La marche du mort : Lonesome Dove (Colombe solitaire) : les origines
Dead man's walk, 1996
Larry Mc Murtry, 1936-2021, texan
roman, prix Pullitzer de la fiction
traduit de l'américain par
Laura Derajinski en 2016
Gallmeister, 2016, 506p
Voici un western littéraire. Quelle surprise ! le lecteur est dans la plaine interminable, qui sépare de façon confuse le Texas du Nouveau Mexique, pas si plate que cela, dans laquelle aucun repère ou presque ne permet aux rangers du Texas de s'orienter, parce que les Indiens, eux, s'orientent très bien : ils sont sur leurs terres. Il est également dans
La Marche du Mort, ce désert long de 300 km, où rien ne pousse, faute d'eau et de terres fertiles.
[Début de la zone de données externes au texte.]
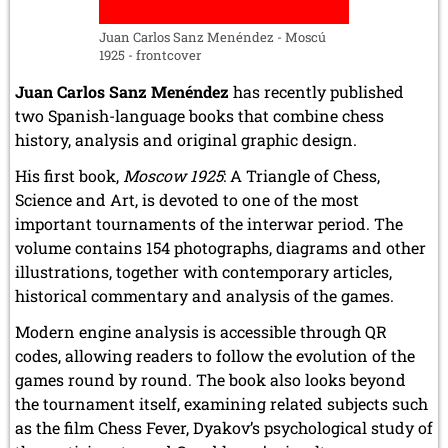
December 2020 (4 entries)
November 2020 (2 entries)
Juan Carlos Sanz Menéndez - Moscú
October 2020 (1 entry)
1925 - frontcover
September 2020 (3 entries)
Juan Carlos Sanz Menéndez
has recently published
August 2020 (2 entries)
July 2020 (1 entry)
two Spanish-language books that combine chess
May 2020 (1 entry)
history, analysis and original graphic design.
April 2020 (1 entry)
His first book,
Moscow 1925
: A Triangle of Chess,
March 2020 (5 entries)
February 2020 (1 entry)
Science and Art, is devoted to one of the most
January 2020 (2 entries)
important tournaments of the interwar period. The
volume contains 154 photographs, diagrams and other
2019
illustrations, together with contemporary articles,
December 2019 (3 entries)
historical commentary and analysis of the games.
November 2019 (1 entry)
October 2019 (1 entry)
Modern engine analysis is accessible through QR
September 2019 (2 entries)
codes, allowing readers to follow the evolution of the
August 2019 (3 entries)
games round by round. The book also looks beyond
July 2019 (4 entries)
June 2019 (3 entries)
the tournament itself, examining related subjects such
May 2019 (3 entries)
as the film Chess Fever, Dyakov’s psychological study of
April 2019 (3 entries)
Parmi les rangers, se trouvent un colonel qui n'est pas colonel, mais un ancien pirate, et deux bleus, nouvelles recrues, vraiment très bleus, qui ont tout à apprendre. Ce western est aussi un roman d'initiation. Les deux novices sont copains, l'un, Call, est sérieux, bien qu'impulsif, et veut apprendre, l'autre, Gus, ne pense qu'aux putains et aux cartes, et il veut apprendre aussi. du côté indien, chez les Comanches, il y a Buffalo Hamp (« Bosse de bison »)avec sa grosse bosse dans le dos et Kicking Wolf (« Coup de pied de Loup ») qui vole des chevaux et des enfants, et jouit de l'art de torturer qui lui donne un sentiment de puissance et de calme, et chez les Apaches, il y a Gomez, de petite stature et aux jambes arquées. Les Indiens semblent supérieurs en tout aux Blancs, en tout cas aux rangers.
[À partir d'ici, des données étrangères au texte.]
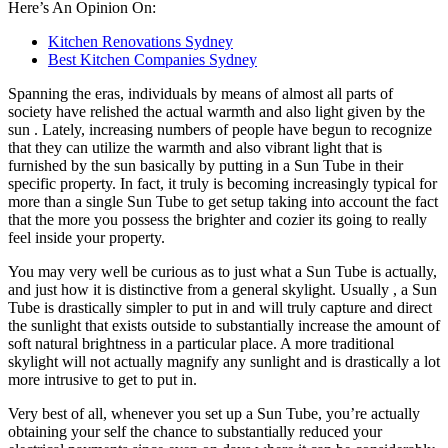
Here’s An Opinion On:
Kitchen Renovations Sydney
Best Kitchen Companies Sydney
Spanning the eras, individuals by means of almost all parts of
society have relished the actual warmth and also light given by the
sun . Lately, increasing numbers of people have begun to recognize
that they can utilize the warmth and also vibrant light that is
furnished by the sun basically by putting in a Sun Tube in their
specific property. In fact, it truly is becoming increasingly typical for
more than a single Sun Tube to get setup taking into account the fact
that the more you possess the brighter and cozier its going to really
feel inside your property.
You may very well be curious as to just what a Sun Tube is actually,
and just how it is distinctive from a general skylight. Usually , a Sun
Tube is drastically simpler to put in and will truly capture and direct
the sunlight that exists outside to substantially increase the amount of
soft natural brightness in a particular place. A more traditional
skylight will not actually magnify any sunlight and is drastically a lot
more intrusive to get to put in.
Very best of all, whenever you set up a Sun Tube, you’re actually
obtaining your self the chance to substantially reduced your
Les rangers ne sont pas du tout organisés. Surtout leurs chefs sont des incapables. Call prend la figure de la dignité et de la fierté. C'est un western comique. Un bison, criblé de balles, met un temps fou à s'écrouler, un crotale mord le cul d'un ranger qui n'en meurt pas. Une jeune fille délurée applique de la pommade sur la cheville enflée de Gus. Une putain massive et nue déchire une tortue serpentine. Call renverse un buggy dans lequel ont pris place deux caricatures de chef. Ce n'est pas que les événements soient drôles en soi, mais la description très visuelle qu'en fait Mc Murtry, la dérision avec laquelle le narrateur en parle, rend l'ensemble très riant. Parfois, on se croirait presque dans un dessin animé, quand par exemple l'intendant, épouvanté d'avoir tutoyé la mort dans le canyon, ne fait que hocher la tête, les yeux vitreux, et la hoche de plus en plus vite. Gus et un autre ranger font ensemble leurs besoins de sorte qu'ils puissent discuter. le narrateur d'ailleurs souligne le côté comique : le spectacle comique de cette troupe entière essayant de manger des gourdes amères … , et le ridicule des rangers qui ont marché 2000 km pour se faire mettre les fers par une poignée de Mexicains dont la plupart sont des gamins. D'autres passages ne sont pas drôles du tout. Beaucoup de gens trouvent la mort. La faim et la soif, les ours et les Indiens insaisissables guettent ceux qui traversent la plaine et le désert. Un chef tue sans scrupule et sans l'avertir un de ses hommes qui ne lui obéit pas spontanément. Buffalo Hamp, à cheval, scalpe un jeune ranger qui fuit en courant. La mort devient banale.
Car c'est un monde sauvage, très sauvage, qu'on traverse. On est au XIX°. Cependant beaucoup de personnages ont le sens de l'humanité, la putain qui devient une mère pour les deux novices, Call s'inquiète pour les jeunes Mexicains, Gus rêve d'amour et de mariage, un ranger risque sa vie pour rechercher son ami, l'éclaireur refuse d'abattre le capitaine mexicain qui pourtant le lui demande.
C'est le premier roman de la série Lonesome Dove. C'est un roman original, à la fois roman d'aventures, roman descriptif, drame, galerie de portraits, qui revisite le western : les personnages principaux sont des bras cassés bien sympathiques, le duo de jeunes gens fait très bien la paire, le fanfaron et le scrupuleux, mais aussi des femmes étonnantes, la putain au grand coeur, l'aristocrate lépreuse. Toutefois c'est le ton qui remporte la palme de l'originalité : ironique, comique, distant pour conter des histoires de mort et de torture. Malgré cette distance, on ne perd rien de tout ce qui peut animer les personnages. Enfin l'écriture est admirablement visuelle. Ce livre est aussi un film. Rien de surprenant à ce qu'il ait été adapté au cinéma.